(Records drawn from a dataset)
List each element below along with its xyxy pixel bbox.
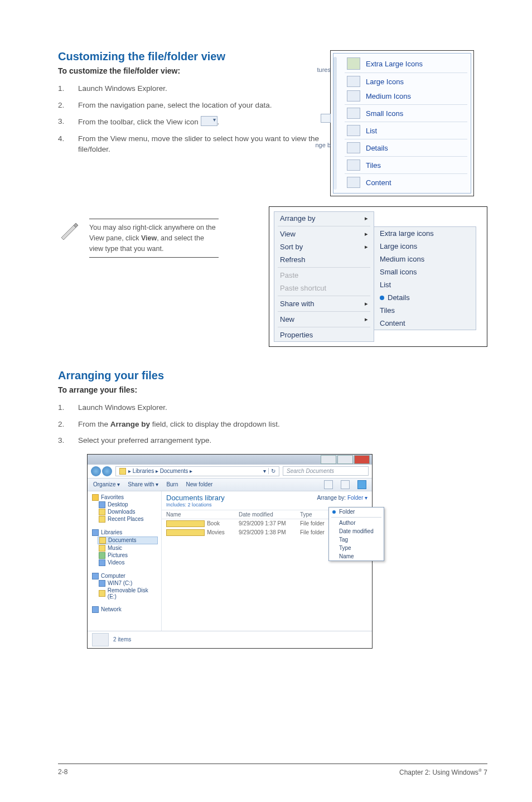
side-c[interactable]: WIN7 (C:) — [99, 580, 158, 587]
side-downloads[interactable]: Downloads — [99, 509, 158, 515]
view-icon — [201, 116, 217, 126]
status-folder-icon — [92, 633, 109, 646]
side-pictures[interactable]: Pictures — [99, 552, 158, 559]
explorer-toolbar: Organize ▾ Share with ▾ Burn New folder — [88, 479, 372, 491]
computer-icon — [92, 573, 99, 579]
explorer-titlebar — [88, 455, 372, 465]
close-button[interactable] — [354, 455, 370, 464]
ctx-details[interactable]: Details — [374, 291, 476, 304]
ctx-paste: Paste — [274, 269, 374, 282]
view-menu-side-labels: tures nge b — [307, 51, 333, 196]
view-dropdown-icon[interactable] — [324, 480, 333, 489]
ctx-tiles[interactable]: Tiles — [374, 304, 476, 317]
ctx-new[interactable]: New▸ — [274, 313, 374, 326]
tb-share[interactable]: Share with ▾ — [128, 481, 158, 487]
help-icon[interactable] — [357, 480, 366, 489]
ctx-sort-by[interactable]: Sort by▸ — [274, 240, 374, 253]
arr-folder[interactable]: Folder — [329, 508, 384, 516]
explorer-sidebar: Favorites Desktop Downloads Recent Place… — [88, 491, 162, 631]
ctx-view[interactable]: View▸ — [274, 228, 374, 240]
side-e[interactable]: Removable Disk (E:) — [99, 587, 158, 600]
star-icon — [92, 494, 99, 501]
arr-type[interactable]: Type — [329, 544, 384, 552]
side-network[interactable]: Network — [92, 606, 158, 613]
side-libraries[interactable]: Libraries — [92, 529, 158, 536]
arr-date[interactable]: Date modified — [329, 527, 384, 535]
selected-dot-icon — [380, 296, 384, 300]
content-icon — [347, 177, 360, 188]
folder-icon — [166, 529, 205, 536]
side-favorites[interactable]: Favorites — [92, 494, 158, 501]
ctx-sm-icons[interactable]: Small icons — [374, 265, 476, 278]
selected-dot-icon — [332, 510, 336, 514]
ctx-properties[interactable]: Properties — [274, 328, 374, 341]
vm-details[interactable]: Details — [345, 141, 467, 155]
preview-pane-icon[interactable] — [341, 480, 350, 489]
explorer-main: Documents library Includes: 2 locations … — [162, 491, 372, 631]
section-arranging: Arranging your files To arrange your fil… — [58, 369, 487, 649]
lib-sub: Includes: 2 locations — [166, 502, 225, 508]
side-recent[interactable]: Recent Places — [99, 516, 158, 523]
step-2: 2.From the navigation pane, select the l… — [58, 100, 320, 111]
ctx-share-with[interactable]: Share with▸ — [274, 297, 374, 310]
pictures-icon — [99, 552, 105, 559]
breadcrumb[interactable]: ▸ Libraries ▸ Documents ▸ ▾↻ — [115, 466, 279, 476]
status-text: 2 items — [113, 636, 131, 642]
col-date[interactable]: Date modified — [239, 511, 300, 518]
section2-subheading: To arrange your files: — [58, 385, 487, 394]
music-icon — [99, 545, 105, 552]
arrange-by-dropdown[interactable]: Folder ▾ — [347, 495, 367, 501]
md-icons-icon — [347, 90, 360, 102]
ctx-arrange-by[interactable]: Arrange by▸ — [274, 212, 374, 225]
recent-icon — [99, 516, 105, 523]
col-name[interactable]: Name — [166, 511, 239, 518]
note-block: You may also right-click anywhere on the… — [58, 219, 259, 258]
section1-subheading: To customize the file/folder view: — [58, 66, 320, 75]
note-row: You may also right-click anywhere on the… — [58, 206, 487, 347]
arrange-by-label: Arrange by: Folder ▾ — [317, 495, 367, 501]
vm-large-icons[interactable]: Large Icons — [345, 74, 467, 89]
page-number: 2-8 — [58, 768, 67, 776]
details-icon — [347, 142, 360, 153]
ctx-md-icons[interactable]: Medium icons — [374, 253, 476, 265]
arr-author[interactable]: Author — [329, 519, 384, 527]
s2-step-3: 3.Select your preferred arrangement type… — [58, 435, 487, 446]
xl-icons-icon — [347, 57, 360, 70]
search-input[interactable]: Search Documents — [283, 466, 369, 476]
side-desktop[interactable]: Desktop — [99, 501, 158, 508]
lg-icons-icon — [347, 76, 360, 87]
tiles-icon — [347, 160, 360, 171]
context-menu-screenshot: Arrange by▸ View▸ Sort by▸ Refresh Paste… — [269, 206, 487, 347]
view-menu-screenshot: tures nge b Extra Large Icons Large Icon… — [330, 50, 474, 196]
ctx-lg-icons[interactable]: Large icons — [374, 240, 476, 253]
explorer-body: Favorites Desktop Downloads Recent Place… — [88, 491, 372, 631]
side-documents[interactable]: Documents — [98, 537, 158, 544]
chapter-label: Chapter 2: Using Windows® 7 — [399, 768, 487, 776]
explorer-address-bar: ▸ Libraries ▸ Documents ▸ ▾↻ Search Docu… — [88, 465, 372, 479]
ctx-xl-icons[interactable]: Extra large icons — [374, 227, 476, 240]
ctx-content[interactable]: Content — [374, 317, 476, 330]
arr-tag[interactable]: Tag — [329, 535, 384, 544]
tb-organize[interactable]: Organize ▾ — [93, 481, 120, 487]
vm-extra-large-icons[interactable]: Extra Large Icons — [345, 56, 467, 71]
vm-small-icons[interactable]: Small Icons — [345, 106, 467, 120]
forward-button[interactable] — [102, 466, 112, 476]
vm-medium-icons[interactable]: Medium Icons — [345, 89, 467, 103]
arr-name[interactable]: Name — [329, 552, 384, 561]
ctx-refresh[interactable]: Refresh — [274, 253, 374, 266]
side-computer[interactable]: Computer — [92, 573, 158, 579]
minimize-button[interactable] — [321, 455, 336, 464]
ctx-list[interactable]: List — [374, 278, 476, 291]
side-videos[interactable]: Videos — [99, 559, 158, 566]
back-button[interactable] — [91, 466, 101, 476]
vm-content[interactable]: Content — [345, 175, 467, 190]
grid-icon — [321, 114, 331, 123]
tb-newfolder[interactable]: New folder — [186, 481, 213, 487]
vm-list[interactable]: List — [345, 123, 467, 138]
maximize-button[interactable] — [337, 455, 353, 464]
side-music[interactable]: Music — [99, 545, 158, 552]
folder-icon — [119, 468, 126, 475]
sm-icons-icon — [347, 108, 360, 119]
tb-burn[interactable]: Burn — [166, 481, 178, 487]
vm-tiles[interactable]: Tiles — [345, 158, 467, 172]
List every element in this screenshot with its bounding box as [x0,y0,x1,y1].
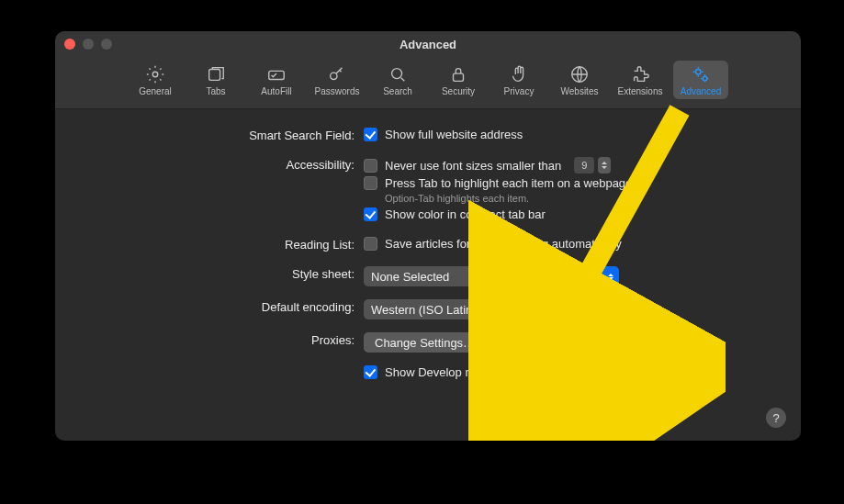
show-full-address-text: Show full website address [385,128,523,141]
globe-icon [569,64,590,84]
traffic-lights [64,39,112,50]
svg-point-7 [696,70,702,75]
gears-icon [691,64,711,84]
proxies-label: Proxies: [88,332,364,347]
show-full-address-checkbox[interactable] [364,128,377,141]
svg-point-8 [703,76,707,81]
search-icon [388,64,408,84]
tab-security[interactable]: Security [431,61,486,99]
smart-search-label: Smart Search Field: [88,128,364,142]
help-button[interactable]: ? [766,408,786,428]
tab-extensions[interactable]: Extensions [613,61,668,99]
close-button[interactable] [64,39,75,50]
reading-list-label: Reading List: [88,237,364,252]
svg-rect-5 [454,73,464,81]
content-area: Smart Search Field: Show full website ad… [55,109,801,404]
preferences-window: Advanced General Tabs AutoFill Passwords… [55,31,801,441]
svg-rect-1 [209,70,220,81]
font-size-stepper[interactable] [598,157,611,174]
svg-point-4 [392,69,402,79]
min-font-text: Never use font sizes smaller than [385,159,561,173]
key-icon [327,64,347,84]
puzzle-icon [630,64,650,84]
tab-tabs[interactable]: Tabs [188,61,243,99]
chevron-updown-icon [602,266,619,286]
press-tab-text: Press Tab to highlight each item on a we… [385,176,632,190]
lock-icon [448,64,468,84]
hand-icon [509,64,529,84]
toolbar: General Tabs AutoFill Passwords Search S… [55,58,801,109]
tabs-icon [206,64,226,84]
tab-privacy[interactable]: Privacy [491,61,546,99]
style-sheet-select[interactable]: None Selected [364,266,619,286]
autofill-icon [266,64,287,84]
tab-passwords[interactable]: Passwords [309,61,365,99]
tab-advanced[interactable]: Advanced [673,61,728,99]
chevron-updown-icon [602,299,619,319]
show-develop-menu-text: Show Develop menu in menu bar [385,365,561,379]
tab-autofill[interactable]: AutoFill [249,61,304,99]
svg-point-3 [331,73,337,79]
change-settings-button[interactable]: Change Settings… [364,332,486,353]
zoom-button[interactable] [101,39,112,50]
press-tab-checkbox[interactable] [364,176,377,190]
tab-websites[interactable]: Websites [552,61,607,99]
default-encoding-select[interactable]: Western (ISO Latin 1) [364,299,619,319]
gear-icon [145,64,165,84]
compact-tab-color-checkbox[interactable] [364,207,377,221]
style-sheet-label: Style sheet: [88,266,364,281]
tab-general[interactable]: General [128,61,183,99]
compact-tab-color-text: Show color in compact tab bar [385,207,546,221]
accessibility-label: Accessibility: [88,157,364,172]
option-tab-hint: Option-Tab highlights each item. [385,193,768,204]
svg-rect-2 [269,71,285,79]
minimize-button[interactable] [83,39,94,50]
default-encoding-label: Default encoding: [88,299,364,314]
tab-search[interactable]: Search [370,61,425,99]
window-title: Advanced [399,38,456,51]
min-font-checkbox[interactable] [364,159,377,173]
font-size-value[interactable]: 9 [574,157,594,174]
show-develop-menu-checkbox[interactable] [364,365,377,379]
save-offline-checkbox[interactable] [364,237,377,251]
save-offline-text: Save articles for offline reading automa… [385,237,622,251]
svg-point-0 [152,72,158,77]
titlebar: Advanced [55,31,801,58]
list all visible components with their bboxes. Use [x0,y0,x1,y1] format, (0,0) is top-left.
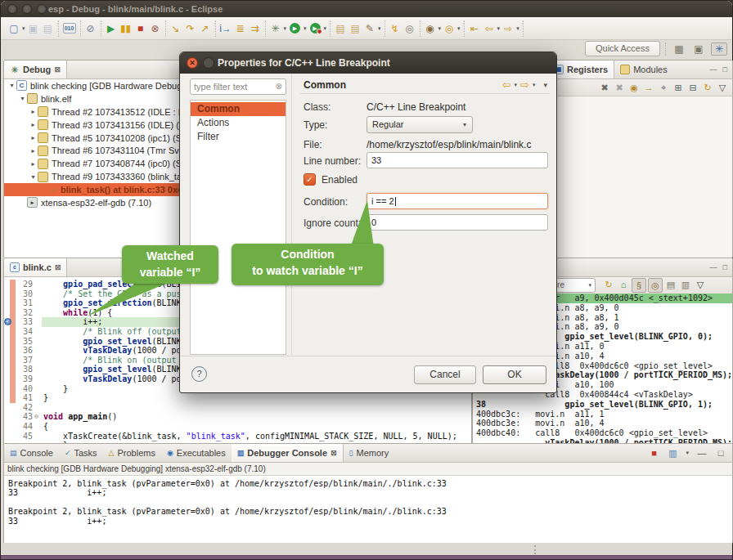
refresh-icon[interactable]: ↻ [602,278,615,293]
tree-expand-arrow[interactable]: ▾ [29,173,38,181]
minimize-icon[interactable]: — [710,263,717,271]
maximize-icon[interactable]: □ [723,263,727,271]
disconnect-icon[interactable]: ⊗ [148,21,163,36]
back-icon[interactable]: ⇦ [502,78,511,91]
maximize-icon[interactable]: □ [714,446,727,459]
code-line[interactable]: 42 [4,403,471,413]
tab-debug[interactable]: ✳ Debug [4,60,67,78]
cancel-button[interactable]: Cancel [414,365,476,384]
asm-line[interactable]: 400dbc3e: movi.n a10, 4 [476,419,732,428]
mark-occurrences-icon[interactable]: ↯ [388,21,402,36]
minimize-icon[interactable]: — [710,65,717,74]
resume-icon[interactable]: ▶ [104,21,119,36]
filter-input[interactable]: type filter text ⊗ [190,78,286,95]
instruction-stepping-icon[interactable]: i→ [218,21,233,36]
back-history-dropdown-icon[interactable] [497,25,501,32]
run-dropdown-icon[interactable] [304,25,307,32]
step-return-icon[interactable]: ↗ [198,21,213,36]
show-source-icon[interactable]: § [632,278,646,293]
skip-all-breakpoints-icon[interactable]: ⊘ [83,21,98,36]
back-history-icon[interactable]: ⇦ [482,21,497,36]
nav-item-common[interactable]: Common [191,102,286,116]
asm-line[interactable]: 400dbc3c: movi.n a11, 1 [476,410,732,419]
tab-blink-c[interactable]: c blink.c [4,258,67,276]
line-number-field[interactable]: 33 [366,152,548,168]
code-line[interactable]: 44{ [4,422,471,432]
view-menu-icon[interactable] [543,81,547,89]
terminate-icon[interactable]: ■ [133,21,148,36]
add-register-group-icon[interactable]: ◉ [627,81,641,94]
pin-editor-dropdown-icon[interactable] [438,25,442,32]
sash-handle[interactable] [534,545,536,554]
code-line[interactable]: 45 xTaskCreate(&blink_task, "blink_task"… [4,432,471,441]
code-line[interactable]: 43void app_main() [4,412,471,422]
link-with-editor-icon[interactable]: ◎ [442,21,456,36]
display-selected-console-icon[interactable]: ▥ [666,446,679,459]
fold-marker[interactable] [34,412,42,422]
asm-line[interactable]: 400dbc40: call8 0x400dc6c0 <gpio_set_lev… [476,428,732,438]
run-icon[interactable]: ▶ [290,23,300,34]
tab-modules[interactable]: Modules [614,60,673,78]
pin-view-icon[interactable]: ▥ [679,278,692,293]
tree-expand-arrow[interactable]: ▾ [7,82,16,89]
external-tools-dropdown-icon[interactable] [324,25,327,32]
tree-expand-arrow[interactable]: ▸ [29,121,38,128]
remove-all-icon[interactable]: ✖ [613,81,626,94]
tab-executables[interactable]: ◉Executables [161,444,232,462]
remove-icon[interactable]: ✖ [598,81,611,94]
minimize-icon[interactable]: — [695,446,708,459]
pin-icon[interactable]: ⌖ [657,81,670,94]
enabled-checkbox[interactable] [304,173,316,186]
nav-item-filter[interactable]: Filter [191,130,286,144]
suspend-icon[interactable]: ▮▮ [119,21,133,36]
tab-registers[interactable]: ▦ Registers [548,60,614,78]
tree-expand-arrow[interactable]: ▸ [29,108,38,115]
chevron-down-icon[interactable] [588,279,591,292]
clear-filter-icon[interactable]: ⊗ [276,79,282,94]
step-over-icon[interactable]: ↷ [183,21,198,36]
sync-selection-icon[interactable]: ◎ [648,278,663,293]
refresh-icon[interactable]: ↻ [701,81,714,94]
terminate-icon[interactable]: ■ [647,446,660,459]
debug-icon[interactable]: ✳ [268,21,283,36]
dialog-close-icon[interactable] [187,57,198,69]
tree-expand-arrow[interactable]: ▸ [29,160,38,168]
tab-debugger-console[interactable]: ▥Debugger Console [232,444,344,462]
save-icon[interactable]: ▣ [26,21,41,36]
new-wizard-icon[interactable]: ▢ [7,21,21,36]
new-file-icon[interactable]: ✎ [362,21,377,36]
new-wizard-dropdown-icon[interactable] [22,25,25,32]
forward-dropdown-icon[interactable] [533,82,536,88]
last-edit-location-icon[interactable]: ⇤ [467,21,482,36]
window-maximize-icon[interactable] [37,4,47,14]
pin-editor-icon[interactable]: ◉ [423,21,438,36]
forward-history-icon[interactable]: ⇨ [501,21,515,36]
debug-perspective-icon[interactable]: ✳ [711,43,727,56]
tree-expand-arrow[interactable]: ▸ [29,134,38,141]
close-icon[interactable] [331,449,337,457]
forward-icon[interactable]: ⇨ [520,78,529,91]
save-all-icon[interactable]: ▤ [41,21,56,36]
use-step-filters-icon[interactable]: ⇉ [248,21,263,36]
registers-body[interactable] [548,96,732,258]
binary-editor-icon[interactable]: 010 [63,23,76,34]
tab-problems[interactable]: △Problems [103,444,161,462]
window-minimize-icon[interactable] [22,4,32,14]
tab-memory[interactable]: ▯Memory [344,444,395,462]
ok-button[interactable]: OK [483,365,546,384]
back-dropdown-icon[interactable] [515,82,518,88]
expand-all-icon[interactable]: ⊞ [672,81,685,94]
type-select[interactable]: Regular [366,116,473,133]
link-with-editor-dropdown-icon[interactable] [457,25,461,32]
external-tools-icon[interactable]: ▶ [310,23,321,34]
nav-item-actions[interactable]: Actions [191,116,286,130]
debug-dropdown-icon[interactable] [284,25,287,32]
step-into-icon[interactable]: ↘ [169,21,183,36]
close-icon[interactable] [55,263,61,271]
open-new-view-icon[interactable]: ▤ [664,278,677,293]
resource-perspective-icon[interactable]: ▣ [691,43,706,55]
code-line[interactable]: 41} [4,393,471,403]
import-folder-icon[interactable]: ▤ [348,21,362,36]
view-menu-icon[interactable]: ▽ [694,278,707,293]
drop-to-frame-icon[interactable]: ≣ [233,21,248,36]
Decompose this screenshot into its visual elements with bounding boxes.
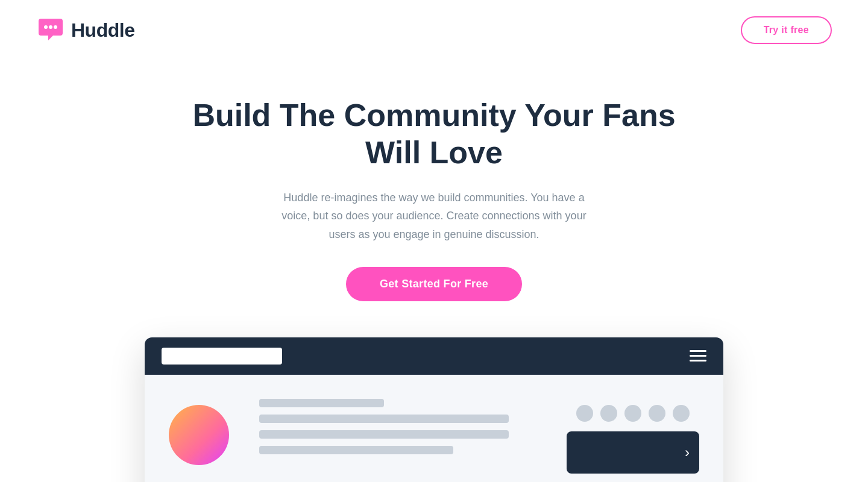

• [Task requirements] Scan each line of the entries above for the word "default" and report how many lines contain it, with nothing else.

• [Answer to this exercise] 2